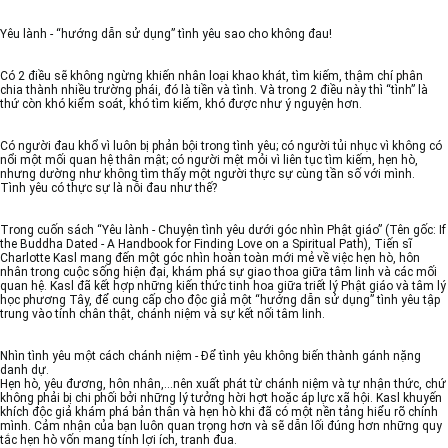
Yêu lành - “hướng dẫn sử dụng” tình yêu sao cho không đau!
Có 2 điều sẽ không ngừng khiến nhân loại khao khát, tìm kiếm, thậm chí phân
chia thành nhiều trường phái, đó là tiền và tình. Và trong 2 điều này thì “tình” là
thứ còn khó kiểm soát, khó tìm kiếm, khó được như ý nguyện hơn.
Có người đau khổ vì luôn bị phản bội trong tình yêu; có người tủi nhục vì không có
nổi một mối quan hệ thân mật; có người mệt mỏi vì liên tục tìm kiếm, hẹn hò,
nhưng dường như không tìm thấy một người thực sự cùng tần số với mình.
Tình yêu có thực sự là nỗi đau như thế?
Trong cuốn sách “Yêu lành - Chuyện tình yêu dưới góc nhìn Phật giáo” (Tên gốc: If
the Buddha Dated - A Handbook for Finding Love on a Spiritual Path), Tiến sĩ
Charlotte Kasl mang đến một góc nhìn hoàn toàn mới mẻ về việc hẹn hò, hôn
nhân trong cuộc sống hiện đại, khám phá sự giao thoa giữa tâm linh và các mối
quan hệ. Kasl đã kết hợp những kiến thức tinh hoa giữa triết lý Phật giáo và tâm lý
học phương Tây, để cung cấp cho độc giả một “hướng dẫn sử dụng” tình yêu tập
trung vào tính chân thật, chánh niệm và sự kết nối tâm linh.
Nhìn tình yêu một cách chánh niệm - Để tình yêu không biến thành gánh nặng
danh dự.
Hẹn hò, yêu đương, hôn nhân,...nên xuất phát từ chánh niệm và tự nhận thức, chứ
không phải bị chi phối bởi những lý tưởng hời hợt hoặc áp lực xã hội. Kasl khuyến
khích độc giả khám phá bản thân và hẹn hò khi đã có một nền tảng hiểu rõ chính
mình. Cảm nhận của bạn luôn quan trọng hơn và sẽ dẫn lối đúng hơn những quy
tắc hẹn hò vốn mang tính lợi ích, tranh đua.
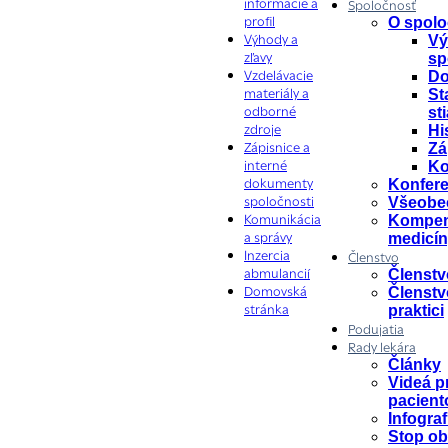
informácie a
Spoločnosť
O spolo
profil
Vý
Výhody a
sp
zľavy
Do
Vzdelávacie
St
materiály a
st
odborné
Hi
zdroje
Zá
Zápisnice a
Ko
interné
Konfere
dokumenty
Všeobec
spoločnosti
Kompe
Komunikácia
medicí
a správy
Inzercia
Členstvo
Členst
abmulancií
Členstv
Domovská
praktici
stránka
Podujatia
Rady lekára
Články
Videá p
pacient
Infograf
Stop ob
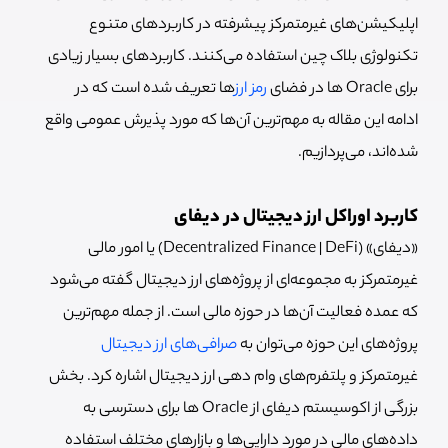
اپلیکیشن‌های غیرمتمرکز پیشرفته در کاربردهای متنوع
تکنولوژی بلاک چین استفاده می‌کنند. کاربردهای بسیار زیادی
برای Oracle ها در فضای
رمز ارز
ها تعریف شده است که در
ادامه این مقاله به مهم‌ترین آن‌ها که مورد پذیرش عمومی واقع
شده‌اند، می‌پردازیم.
کاربرد اوراکل ارز دیجیتال در دیفای
«دیفای» (Decentralized Finance | DeFi) یا امور مالی
غیرمتمرکز به مجموعه‌ای از پروژه‌های ارز دیجیتال گفته می‌‌شود
که عمده فعالیت آن‌ها در حوزه مالی است. از جمله مهم‌ترین
پروژه‌های این حوزه می‌توان به
صرافی‌های ارز دیجیتال
غیرمتمرکز و پلتفرم‌های وام دهی ارز دیجیتال اشاره کرد. بخش
بزرگی از اکوسیستم دیفای از Oracle ها برای دسترسی به
داده‌های مالی در مورد دارایی‌ها و بازارهای مختلف استفاده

══════════════════════════════

Write out every line of the listing that holds the word "برای".

### Your solution
برای Oracle ها در فضای
بزرگی از اکوسیستم دیفای از Oracle ها برای دسترسی به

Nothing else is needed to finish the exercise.